Material for this exercise START
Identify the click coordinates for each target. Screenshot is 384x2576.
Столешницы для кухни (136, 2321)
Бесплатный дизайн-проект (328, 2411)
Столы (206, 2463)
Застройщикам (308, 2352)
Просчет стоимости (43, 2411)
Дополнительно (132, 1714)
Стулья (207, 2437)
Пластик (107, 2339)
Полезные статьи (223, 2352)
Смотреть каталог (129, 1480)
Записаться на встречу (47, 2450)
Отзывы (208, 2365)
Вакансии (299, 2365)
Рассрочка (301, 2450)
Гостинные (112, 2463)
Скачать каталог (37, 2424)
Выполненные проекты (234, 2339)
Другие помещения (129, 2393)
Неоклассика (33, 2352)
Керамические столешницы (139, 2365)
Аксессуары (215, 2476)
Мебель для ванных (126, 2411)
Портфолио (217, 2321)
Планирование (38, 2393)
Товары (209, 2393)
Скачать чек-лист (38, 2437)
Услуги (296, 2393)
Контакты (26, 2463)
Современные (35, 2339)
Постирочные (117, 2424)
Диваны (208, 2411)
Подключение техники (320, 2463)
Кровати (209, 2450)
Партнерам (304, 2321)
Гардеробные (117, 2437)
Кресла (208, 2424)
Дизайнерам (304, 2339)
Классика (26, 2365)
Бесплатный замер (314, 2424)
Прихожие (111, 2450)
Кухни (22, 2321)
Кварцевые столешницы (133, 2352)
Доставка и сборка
Material for this exercise END
* The task *
Restate every entry exactly. Leave nothing out.

* Written answer *
Identify the click coordinates for each target. Screenshot is 384x2576.
Столешницы для кухни (136, 2321)
Бесплатный дизайн-проект (328, 2411)
Столы (206, 2463)
Застройщикам (308, 2352)
Просчет стоимости (43, 2411)
Дополнительно (132, 1714)
Стулья (207, 2437)
Пластик (107, 2339)
Полезные статьи (223, 2352)
Смотреть каталог (129, 1480)
Записаться на встречу (47, 2450)
Отзывы (208, 2365)
Вакансии (299, 2365)
Рассрочка (301, 2450)
Гостинные (112, 2463)
Скачать каталог (37, 2424)
Выполненные проекты (234, 2339)
Другие помещения (129, 2393)
Неоклассика (33, 2352)
Керамические столешницы (139, 2365)
Аксессуары (215, 2476)
Мебель для ванных (126, 2411)
Портфолио (217, 2321)
Планирование (38, 2393)
Товары (209, 2393)
Скачать чек-лист (38, 2437)
Услуги (296, 2393)
Контакты (26, 2463)
Современные (35, 2339)
Постирочные (117, 2424)
Диваны (208, 2411)
Подключение техники (320, 2463)
Кровати (209, 2450)
Партнерам (304, 2321)
Гардеробные (117, 2437)
Кресла (208, 2424)
Дизайнерам (304, 2339)
Классика (26, 2365)
Бесплатный замер (314, 2424)
Прихожие (111, 2450)
Кухни (22, 2321)
Кварцевые столешницы (133, 2352)
Доставка и сборка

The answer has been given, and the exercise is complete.